The experimental results are as follows. During training, the correct recognition rate of the verification set obtained by using the multilayer CNN model is 96.0%, and the correct recognition rate of the verification set obtained by using the multi-scale sparse SRU classification model is 96.7%, which is higher than that of the multilayer CNN model. In addition, model parameters are optimized when the multi-scale sparse SRU classification model is trained for the 4 th time, and the optimal correct recognition rate of the verification set is obtained. Compared with the multi-scale sparse SRU classification model without jump connection, the optimal correct recognition rate of the verification set is obtained when the multi-scale sparse SRU classification model is trained to the 21 st time, so that model convergence is accelerated by adding jump connection, and the model training time is shortened. The F1 values for the 2 models at different SNRs when tested are shown in attached table 1. As can be seen from the attached table 1, the F1 value of the multi-scale sparse SRU classification model is higher than that of the multi-layer CNN model under low SNR, which indicates that the proposed model can suppress the influence caused by noise mismatch, and is a network with noise robustness. The above conclusions effectively demonstrate the effectiveness of the present invention.

Table 1: f1 values for 2 models at different SNR

Claims

1. The underwater acoustic target identification method based on the multi-scale sparse SRU classification model is characterized by comprising the following steps of:

step 2.1.1: the single-layer SRU model is constructed as the basis,

wherein the single layer SRU is calculated as follows:

Equation (4) defines the final hidden state h at time t_tWherein

is a dot product operator.

Step 2.1.2: constructing sparse connections

2. The method for identifying underwater acoustic targets based on the multi-scale sparse SRU classification model according to claim 1, wherein the preprocessing in the step 1 is to frame each section of target data, determine the length and the frame shift of each frame, and obtain total underwater acoustic target sample data.

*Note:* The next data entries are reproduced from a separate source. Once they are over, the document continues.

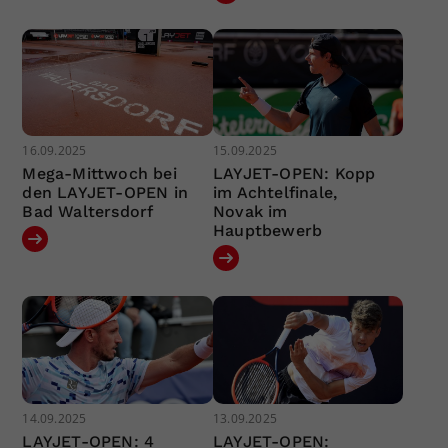
16.09.2025
15.09.2025
Mega-Mittwoch bei
LAYJET-OPEN: Kopp
den LAYJET-OPEN in
im Achtelfinale,
Bad Waltersdorf
Novak im
Hauptbewerb
14.09.2025
13.09.2025
LAYJET-OPEN: 4
LAYJET-OPEN: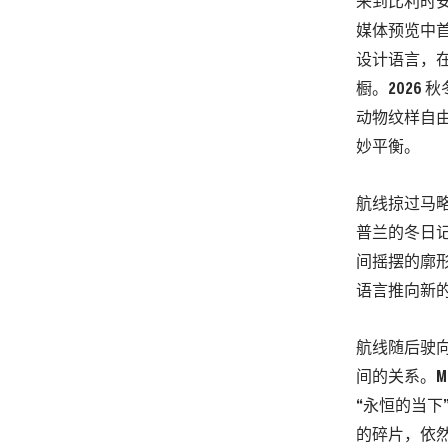
来到比利时安特
媒体预览中首
设计语言，
橱。2026
动物纹样自
妙平衡。
航线掠过马略
普兰的冬日
间摇摆的廓
语言推向新
航线随后驶
间的关系。Ma
“永恒的当
的碎片，依然清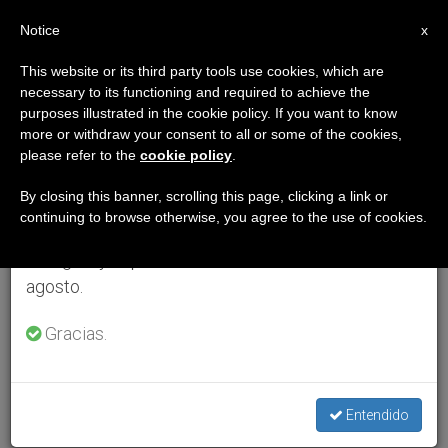
ES
Notice
×
x
Aviso importante
This website or its third party tools use cookies, which are
necessary to its functioning and required to achieve the
Del 27 de julio al 7 de agosto haremos la pausa
purposes illustrated in the cookie policy. If you want to know
anual, aprovechando que en el periodo de verano
more or withdraw your consent to all or some of the cookies,
please refer to the
cookie policy
.
se generan menos informaciones y también el
consumo de las mismas disminuye.
By closing this banner, scrolling this page, clicking a link or
continuing to browse otherwise, you agree to the use of cookies.
Retomamos el trabajo ordinario de las ediciones
en inglés y español de ZENIT el lunes 10 de
agosto.
Gracias.
Entendido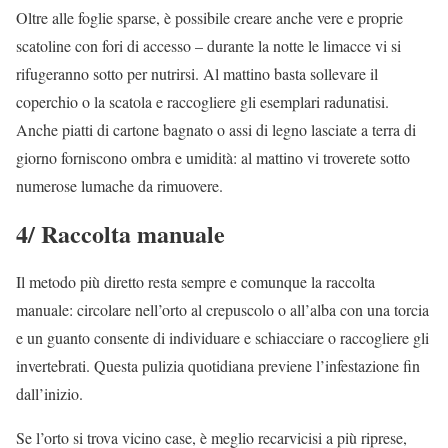
Oltre alle foglie sparse, è possibile creare anche vere e proprie
scatoline con fori di accesso – durante la notte le limacce vi si
rifugeranno sotto per nutrirsi. Al mattino basta sollevare il
coperchio o la scatola e raccogliere gli esemplari radunatisi.
Anche piatti di cartone bagnato o assi di legno lasciate a terra di
giorno forniscono ombra e umidità: al mattino vi troverete sotto
numerose lumache da rimuovere.
4/ Raccolta manuale
Il metodo più diretto resta sempre e comunque la raccolta
manuale: circolare nell’orto al crepuscolo o all’alba con una torcia
e un guanto consente di individuare e schiacciare o raccogliere gli
invertebrati. Questa pulizia quotidiana previene l’infestazione fin
dall’inizio.
Se l’orto si trova vicino case, è meglio recarvicisi a più riprese,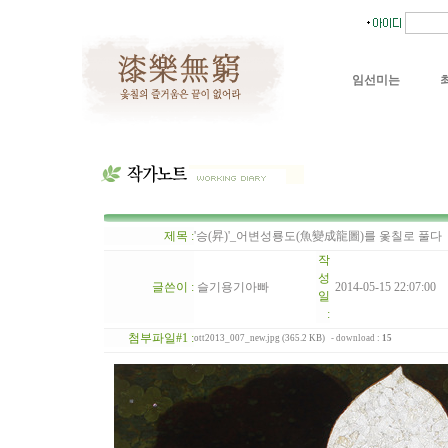
임선미는
제목 :
'승(昇)'_어변성룡도(魚變成龍圖)를 옻칠로 풀다
작
성
글쓴이 :
슬기용기아빠
2014-05-15 22:07:00
일
:
첨부파일#1 :
ott2013_007_new.jpg (365.2 KB)
- download :
15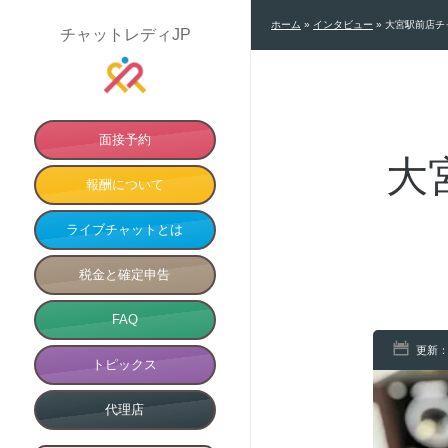
ホーム
»
インタビュー
»
大宮駅前店チ
チャットレディJP
面接予約
大
報酬について
ライブチャットとは
税金と確定申告
FAQ
更新：
トピックス
代理店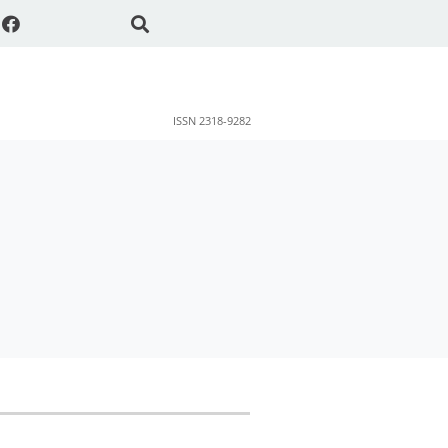
ISSN 2318-9282
ok
sApp
Share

3. The method for underwater acoustic target recognition based on the multi-scale sparse SRU classification model as claimed in claim 1, wherein the normalization in the step 3 is zero mean while variance normalization.

4. The underwater acoustic target recognition method based on the multi-scale sparse SRU classification model according to claim 1, wherein the model in the step 4.1.2 is composed of an input layer, 4 SRU blocks, a multi-feature layer and 1 full-connected layer; each SRU block consists of an SRU and a Layer Normalization Layer; the Layer Normalization Layer is mainly used in the RNN network and performs Normalization operation on target input in the channel direction; each SRU block adds jump connection between model input and multi-feature layer to form local structure of network.

5. The method for underwater acoustic target recognition based on the multi-scale sparse SRU classification model according to claim 4, wherein the SRUs in the 4 SRU blocks are respectively 1 layer, 2 layers, 3 layers and 4 layers; the number of implicit nodes is 16, 32, 64 and 256, respectively. The internal structure of each SRU block is fully connected and non-sparse, and the internal structure of each SRU block is sparsely connected among 4 SRU blocks. The top layer of the model is connected with 1 full connecting layer. The full connection layer is not activated and directly used as a discrimination layer to output actual output probability.